Burnumuzun Dibindeki Cennet Ada: Thassos Adası
Yaz geldi sıcaklar bastırdı. Böylece ‘Ah şöyle haftasonunu cuma ile birleştirip İstanbul’dan 2-3 günlüğüne kaçabilsem’ sezonu da açılmış oldu. Çeşme, Bodrum, Ayvalık, Asos, Saros gibi alternatifleri siz zaten biliyorsunuz ama ben sizi çok yakınınızda cennet gibi plajları ve turkuaz denizi olan bambaşka bir yere davet ediyorum. Üstelik Türkiye’deki alternatiflerinden çok daha ucuz.İstanbul’dan arabaya binin, sadece 5 saat sonra oradasınız: İşte Thassos Adası…
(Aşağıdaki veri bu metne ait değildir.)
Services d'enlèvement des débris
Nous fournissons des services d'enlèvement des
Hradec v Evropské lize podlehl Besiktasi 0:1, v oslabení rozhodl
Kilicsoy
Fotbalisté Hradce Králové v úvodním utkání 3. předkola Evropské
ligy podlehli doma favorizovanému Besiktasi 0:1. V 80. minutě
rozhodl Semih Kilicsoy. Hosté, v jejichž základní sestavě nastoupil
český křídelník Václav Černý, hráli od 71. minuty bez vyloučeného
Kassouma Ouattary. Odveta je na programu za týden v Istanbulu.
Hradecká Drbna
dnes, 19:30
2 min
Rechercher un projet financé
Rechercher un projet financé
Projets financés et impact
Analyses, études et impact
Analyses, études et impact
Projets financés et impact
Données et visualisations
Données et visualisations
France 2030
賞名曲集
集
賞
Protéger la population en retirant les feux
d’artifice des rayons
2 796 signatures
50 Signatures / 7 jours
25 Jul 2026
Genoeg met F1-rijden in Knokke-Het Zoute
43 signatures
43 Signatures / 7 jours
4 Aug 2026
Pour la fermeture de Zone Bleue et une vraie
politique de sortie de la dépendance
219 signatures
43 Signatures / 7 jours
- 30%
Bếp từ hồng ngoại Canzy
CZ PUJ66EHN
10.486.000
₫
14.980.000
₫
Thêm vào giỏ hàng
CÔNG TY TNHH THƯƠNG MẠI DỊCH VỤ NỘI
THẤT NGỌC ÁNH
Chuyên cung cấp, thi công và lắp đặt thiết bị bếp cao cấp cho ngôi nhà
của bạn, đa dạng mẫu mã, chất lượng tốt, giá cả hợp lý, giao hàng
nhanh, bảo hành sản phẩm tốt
Yunanistan Türk turistler açısından son yıllarda en gözde yerlerden biri. İlişkilerin normalleşmesiyle birlikte başlayan karşılıklı gidiş gelişler özellikle son 2-3 yılda iyiden iyiye artmaya başladı. Bunda Türk turistlerin İstanbul’a en yakın yerler olan Dedeağaç, İskeçe, Thasos ve Kavala’yı keşfetmesinin payı büyük. Ancak bu dörtlü arasında Thasos Adası’nı ayırmak istiyorum. Semadirek ile birlikte İstanbul’a en yakın ada konumunda olan Thasos, başdöndüren doğası, muhteşem güzellikteki plajları ve yeme-içme turizmi ile insanı baştan çıkarıyor. Şimdi gelin sizi geçtiğimiz hafta tek araba ve dört kişi ile yaptığımız üç günlük Thassos turuna götüreyim.
Otomobille Yunanistan’a Gitmenin Püf noktaları
Öncelikle yurtdışına otomobil ile gitmek istiyorsanız yapmanız gereken iki temel şey var. Birincisitriptik belgesi de denilen araç sigortasını yaptırmış olmak. Bunu kendi sigorta şirketinizden çok kolay bir şekilde halledebilirsiniz. 15 günlük sigorta 60 euro civarı bir para tutuyor. İkincisi ise maalesef uluslararası ehliyet almanız gerekiyor. Aslında hiçbir işe yaramayan bu uluslararası ehliyet için gidip TURİNG’e 380 lira para ödüyorsunuz. Üstelik bu ehliyet sadece sınırdan geçerken işe yarıyor. Yunanistan içerisinde bir sorun olduğunda normal ehliyetinizi gösterebilirsiniz. (Ocak 2015’ten itibaren bu belgeye ihtiyaç olmayacak. Yeni Türk ehliyetleri Yunanistan’da geçerli sayılacak)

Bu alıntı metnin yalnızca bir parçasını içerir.